Activity: Look through the data below and extract, unchanged, the lines from the one that contains "medicamentos veterinarios." to the one that contains "Farmacéutica de la", both included.

Extracted entries:
########################################

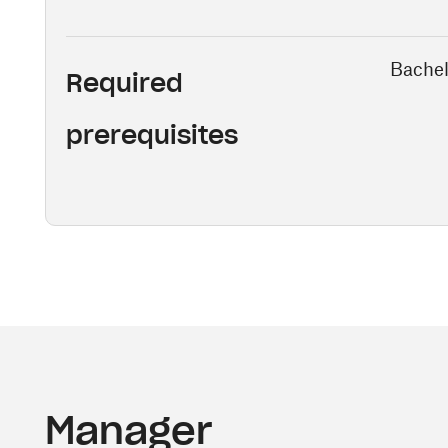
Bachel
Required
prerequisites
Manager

########################################

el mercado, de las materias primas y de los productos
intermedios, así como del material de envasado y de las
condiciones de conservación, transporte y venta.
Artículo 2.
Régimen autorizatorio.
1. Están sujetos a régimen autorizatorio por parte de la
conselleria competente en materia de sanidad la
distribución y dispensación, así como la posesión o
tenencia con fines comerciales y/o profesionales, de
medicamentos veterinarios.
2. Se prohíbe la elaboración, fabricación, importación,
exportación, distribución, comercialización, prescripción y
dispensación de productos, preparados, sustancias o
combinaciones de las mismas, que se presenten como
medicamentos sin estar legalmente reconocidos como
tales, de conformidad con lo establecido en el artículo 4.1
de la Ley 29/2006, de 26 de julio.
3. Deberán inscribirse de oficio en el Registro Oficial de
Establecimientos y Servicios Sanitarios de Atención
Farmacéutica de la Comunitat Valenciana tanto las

########################################

Reply to the exercise:
medicamentos veterinarios.
2. Se prohíbe la elaboración, fabricación, importación,
exportación, distribución, comercialización, prescripción y
dispensación de productos, preparados, sustancias o
combinaciones de las mismas, que se presenten como
medicamentos sin estar legalmente reconocidos como
tales, de conformidad con lo establecido en el artículo 4.1
de la Ley 29/2006, de 26 de julio.
3. Deberán inscribirse de oficio en el Registro Oficial de
Establecimientos y Servicios Sanitarios de Atención
Farmacéutica de la Comunitat Valenciana tanto las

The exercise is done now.